Collected data entries
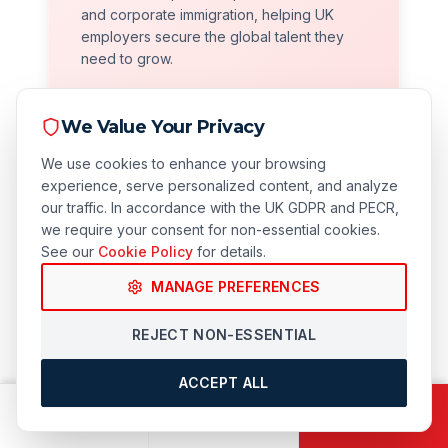
and corporate immigration, helping UK
employers secure the global talent they
need to grow.
We Value Your Privacy
We use cookies to enhance your browsing
experience, serve personalized content, and analyze
our traffic. In accordance with the UK GDPR and PECR,
we require your consent for non-essential cookies.
See our
Cookie Policy
for details.
Compliance Focused
MANAGE PREFERENCES
We prioritize long-term security. Our robust
REJECT NON-ESSENTIAL
compliance audits protect your business
from civil penalties and licence revocation.
ACCEPT ALL
CALL
EMAIL
BOOK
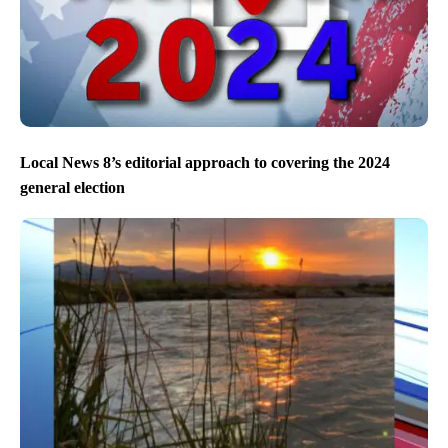
Local News 8’s editorial approach to covering the 2024
general election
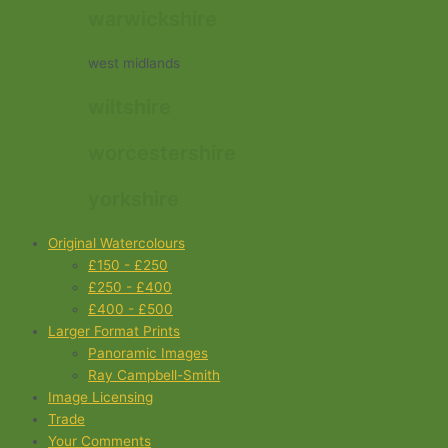
warwickshire
west midlands
wiltshire
worcestershire
yorkshire
Original Watercolours
£150 - £250
£250 - £400
£400 - £500
Larger Format Prints
Panoramic Images
Ray Campbell-Smith
Image Licensing
Trade
Your Comments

**EXERCISE**
Lines above with the word "cookies" should be counted, and the reply is that count alone.

**WRITTEN RESPONSE**
2